ABSTRACT
This article examines collaboration between teachers in the ‘more teachers than classes’ (PMQC) French scheme implemented from 2013 in primary schools receiving a high number of pupils with learning difficulties. Based on concepts of teacher professional learning, teachers’ shared-work and the learning community, the research aims to highlight the continuing professional development (CPD) the teachers can set up within this scheme which constrains them to collaborate. In an ethnographic survey, the study focuses on three supernumerary teachers (ST) in three similar schools. From the collection of their time schedule, interviews about their experiences over two years in this ST’s function and the opinions of teachers in charge of classes in each school about the mandated collaborative work, the findings reveal three modes of work sharing. The analysis of these modes of work help to deepen the multi-causal processes of CPD that, in the PMQC scheme, are contrasted between teacher communities in schools. Finally, the discussion focuses on the relationship between STs’ experiences and CPD and then on the possible adaptations to be made to the scheme for practical implications.
Disclosure statement
The author declares that he has no links of interest.
Notes
1. In France, the public-school director is in charge of organising teaching team and running the school administration. He is not the teachers’ hierarchical superior. It is The National EducationInspector (NEI) who is their hierarchical superior. This NEI is responsible for the management of several primary schools in the same district.
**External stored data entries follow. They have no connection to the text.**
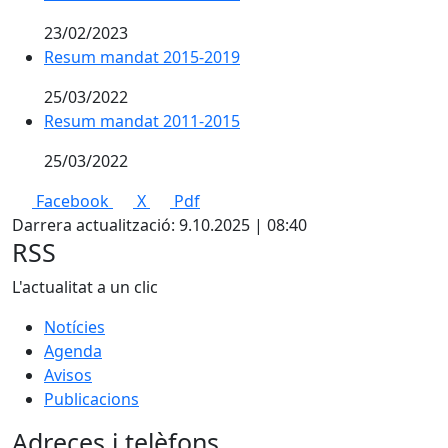
23/02/2023
Resum mandat 2015-2019
Resum mandat 2015-2019
25/03/2022
Resum mandat 2011-2015
Resum mandat 2011-2015
25/03/2022
Facebook
X
Pdf
Darrera actualització: 9.10.2025 | 08:40
RSS
L'actualitat a un clic
Notícies
Agenda
Avisos
Publicacions
Adreces i telèfons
2. In France, schooling is divided into learning cycles. Cycle 1 is intended for pre-school children aged 2 to 5 years. Cycle 2 covers pupils aged 6 to 8 years, cycle 3 those aged 9 to 11 years and cycle 4 those aged 12 to 15 years. Cycles 2 to 4 run for the duration of compulsory schooling.
3. Vincent (Citation1980) and Lahire et al. (Citation1994) formalised the concept of ‘school structure’ to designate the way in which the school has been organised since the 16th century: the School establishes a specific space-time in which students, distributed in regularly progressive age groups, receive instruction in which knowledge is divided and arranged into distinct subjects.
4. In terms of education, the French territory is divided into 13 academic regions.
5. Pupils from the same grade levels were first grouped together and then they were split into groups according to their academic performance.